* TASK TO CARRY OUT *
Where does "实用新型专利证书" occur in the listing? Copy every line that holds it.
★ ★ ★ ★ ★
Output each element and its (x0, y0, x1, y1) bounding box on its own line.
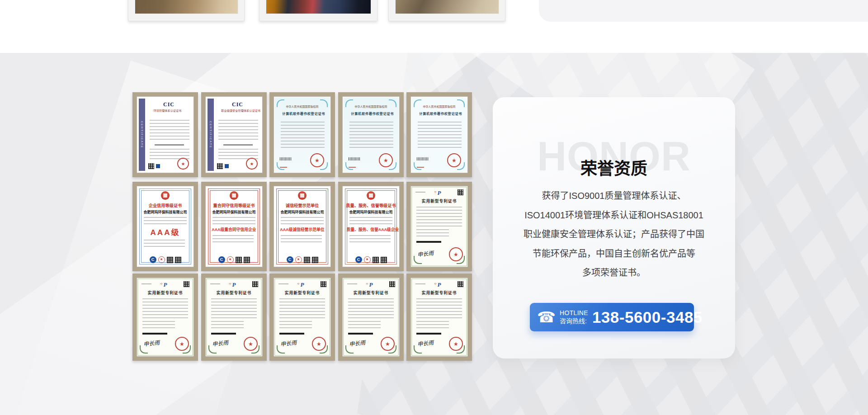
ribbon-seal-icon (161, 191, 170, 200)
certificate-cic-ohs[interactable]: CERTIFICATE CIC 职业健康安全管理体系认证证书 ★ (201, 92, 267, 177)
certificate-utility-patent[interactable]: P 实用新型专利证书 申长雨 ★ (132, 274, 198, 361)
certificate-title: 实用新型专利证书 (346, 290, 395, 296)
qr-code-icon (252, 281, 258, 287)
page: CERTIFICATE CIC 环境管理体系认证证书 ★ CERTIFICATE… (0, 0, 868, 415)
certificate-text-lines (281, 235, 322, 243)
corner-flourish-icon (457, 256, 465, 264)
certificate-title: 诚信经营示范单位 (277, 202, 328, 208)
certificate-cic-ems[interactable]: CERTIFICATE CIC 环境管理体系认证证书 ★ (132, 92, 198, 177)
corner-flourish-icon (345, 345, 354, 354)
certificate-title: 实用新型专利证书 (415, 198, 463, 204)
qr-code-icon (381, 257, 387, 263)
barcode-icon (416, 241, 441, 243)
certificate-number (210, 283, 220, 284)
qr-code-icon (389, 281, 395, 287)
red-seal-icon: ★ (177, 158, 189, 170)
certificate-software-copyright[interactable]: 中华人民共和国国家版权局 计算机软件著作权登记证书 ★ (338, 92, 404, 177)
certificate-title: 计算机软件著作权登记证书 (282, 111, 322, 116)
certificate-number (278, 283, 288, 284)
qr-code-icon (236, 257, 242, 263)
certificate-text-lines (279, 298, 325, 319)
certificate-number (415, 192, 425, 193)
certificate-divider (223, 144, 253, 146)
certificate-text-lines (416, 207, 462, 227)
corner-flourish-icon (277, 345, 285, 354)
project-gallery-card-3[interactable] (388, 0, 505, 21)
accreditation-mark-icon (156, 164, 160, 168)
cnipa-logo-icon: P (438, 189, 441, 197)
certificate-title: 计算机软件著作权登记证书 (419, 111, 459, 116)
certificate-utility-patent[interactable]: P 实用新型专利证书 申长雨 ★ (406, 182, 472, 271)
cic-logo: CIC (137, 101, 193, 108)
certificate-utility-patent[interactable]: P 实用新型专利证书 申长雨 ★ (201, 274, 267, 361)
cnipa-logo-icon: P (164, 281, 167, 288)
certificate-authority: 中华人民共和国国家版权局 (286, 104, 319, 108)
certificate-software-copyright[interactable]: 中华人民共和国国家版权局 计算机软件著作权登记证书 ★ (406, 92, 472, 177)
certificate-title: 重合同守信用等级证书 (208, 202, 259, 208)
phone-icon: ☎ (537, 310, 556, 325)
certificate-text-lines (348, 321, 381, 330)
certificate-title: 企业信用等级证书 (140, 202, 191, 208)
qr-code-icon (373, 257, 379, 263)
certificate-text-lines (281, 122, 325, 149)
certificate-text-lines (150, 120, 189, 141)
corner-flourish-icon (183, 345, 191, 354)
hotline-number: 138-5600-3485 (592, 308, 703, 326)
company-name: 合肥珂玛环保科技有限公司 (143, 209, 187, 215)
corner-flourish-icon (345, 162, 353, 170)
hotline-label-zh: 咨询热线: (560, 317, 588, 325)
certificate-enterprise-credit-aaa[interactable]: 企业信用等级证书 合肥珂玛环保科技有限公司 AAA级 C★ (132, 182, 198, 271)
certificate-text-lines (144, 240, 185, 248)
certificate-text-lines (349, 217, 392, 224)
accreditation-mark-icon (225, 164, 229, 168)
certificate-contract-credit[interactable]: 重合同守信用等级证书 合肥珂玛环保科技有限公司 AAA级重合同守信用企业 C★ (201, 182, 267, 271)
barcode-icon (280, 157, 292, 160)
certificate-utility-patent[interactable]: P 实用新型专利证书 申长雨 ★ (269, 274, 335, 361)
qr-code-icon (312, 257, 318, 263)
corner-flourish-icon (414, 256, 422, 264)
qr-code-icon (458, 281, 463, 287)
red-seal-icon: ★ (295, 256, 302, 263)
barcode-icon (211, 333, 236, 335)
corner-flourish-icon (414, 99, 421, 107)
red-seal-icon: ★ (227, 256, 234, 263)
certificate-title: 质量、服务、信誉等级证书 (345, 202, 396, 208)
certificate-text-lines (348, 298, 394, 319)
certificate-grade: AAA级 (137, 226, 193, 237)
qr-code-icon (304, 257, 310, 263)
barcode-icon (348, 333, 373, 335)
certificate-text-lines (211, 321, 244, 330)
hotline-button[interactable]: ☎ HOTLINE 咨询热线: 138-5600-3485 (530, 303, 694, 331)
certificate-number (349, 167, 356, 168)
certificate-text-lines (211, 298, 257, 319)
red-seal-icon: ★ (246, 158, 258, 170)
blue-seal-icon: C (218, 256, 225, 263)
hotline-labels: HOTLINE 咨询热线: (560, 309, 588, 325)
certificate-title: 职业健康安全管理体系认证证书 (217, 108, 251, 113)
certificate-integrity-model-unit[interactable]: 诚信经营示范单位 合肥珂玛环保科技有限公司 AAA级诚信经营示范单位 C★ (269, 182, 335, 271)
qr-code-icon (321, 281, 326, 287)
certificate-utility-patent[interactable]: P 实用新型专利证书 申长雨 ★ (338, 274, 404, 361)
certificate-software-copyright[interactable]: 中华人民共和国国家版权局 计算机软件著作权登记证书 ★ (269, 92, 335, 177)
certificate-text-lines (142, 321, 175, 330)
barcode-icon (417, 157, 429, 160)
barcode-icon (142, 333, 167, 335)
top-right-panel (539, 0, 868, 22)
corner-flourish-icon (414, 345, 422, 354)
certificate-quality-service-credit[interactable]: 质量、服务、信誉等级证书 合肥珂玛环保科技有限公司 质量、服务、信誉AAA级企业… (338, 182, 404, 271)
ribbon-seal-icon (230, 191, 238, 200)
corner-flourish-icon (320, 345, 328, 354)
qr-code-icon (217, 163, 223, 169)
blue-seal-icon: C (355, 256, 362, 263)
certificate-grade: AAA级诚信经营示范单位 (278, 226, 326, 232)
barcode-icon (349, 157, 360, 160)
project-gallery-card-1[interactable] (128, 0, 245, 21)
company-name: 合肥珂玛环保科技有限公司 (212, 209, 256, 215)
qr-code-icon (148, 163, 154, 169)
certificate-utility-patent[interactable]: P 实用新型专利证书 申长雨 ★ (406, 274, 472, 361)
cnipa-logo-icon: P (369, 281, 373, 288)
red-seal-icon: ★ (364, 256, 371, 263)
certificate-text-lines (416, 298, 462, 319)
project-gallery-card-2[interactable] (259, 0, 377, 21)
certificate-title: 实用新型专利证书 (278, 290, 326, 296)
★ ★ ★ ★ ★
* RESPONSE *
certificate-utility-patent[interactable]: P 实用新型专利证书 申长雨 ★ (132, 274, 198, 361)
certificate-title: 实用新型专利证书 (346, 290, 395, 296)
certificate-title: 实用新型专利证书 (415, 198, 463, 204)
certificate-utility-patent[interactable]: P 实用新型专利证书 申长雨 ★ (406, 182, 472, 271)
certificate-utility-patent[interactable]: P 实用新型专利证书 申长雨 ★ (201, 274, 267, 361)
certificate-utility-patent[interactable]: P 实用新型专利证书 申长雨 ★ (269, 274, 335, 361)
certificate-utility-patent[interactable]: P 实用新型专利证书 申长雨 ★ (338, 274, 404, 361)
certificate-utility-patent[interactable]: P 实用新型专利证书 申长雨 ★ (406, 274, 472, 361)
certificate-title: 实用新型专利证书 (278, 290, 326, 296)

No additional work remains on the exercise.